*Entries provided*.
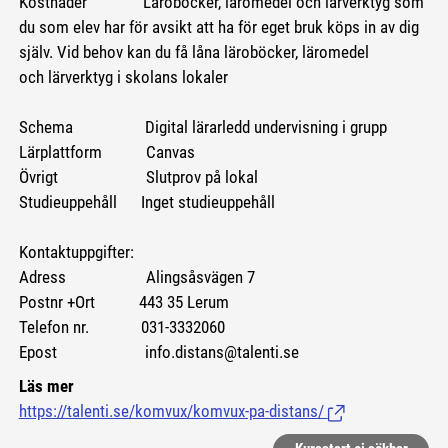
Kostnader Läroböcker, läromedel och lärverktyg som
du som elev har för avsikt att ha för eget bruk köps in av dig
själv. Vid behov kan du få låna läroböcker, läromedel
och lärverktyg i skolans lokaler
Schema Digital lärarledd undervisning i grupp
Lärplattform Canvas
Övrigt Slutprov på lokal
Studieuppehåll Inget studieuppehåll
Kontaktuppgifter:
Adress Alingsåsvägen 7
Postnr +Ort 443 35 Lerum
Telefon nr. 031-3332060
Epost info.distans@talenti.se
Läs mer
https://talenti.se/komvux/komvux-pa-distans/
(Länk till extern si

*Work to be completed*. Reproduce exactly the line containing "du som elev" and all lines after it through the end of the listing above; leave out every earlier line.

*Written solution*.
du som elev har för avsikt att ha för eget bruk köps in av dig
själv. Vid behov kan du få låna läroböcker, läromedel
och lärverktyg i skolans lokaler
Schema Digital lärarledd undervisning i grupp
Lärplattform Canvas
Övrigt Slutprov på lokal
Studieuppehåll Inget studieuppehåll
Kontaktuppgifter:
Adress Alingsåsvägen 7
Postnr +Ort 443 35 Lerum
Telefon nr. 031-3332060
Epost info.distans@talenti.se
Läs mer
https://talenti.se/komvux/komvux-pa-distans/
(Länk till extern si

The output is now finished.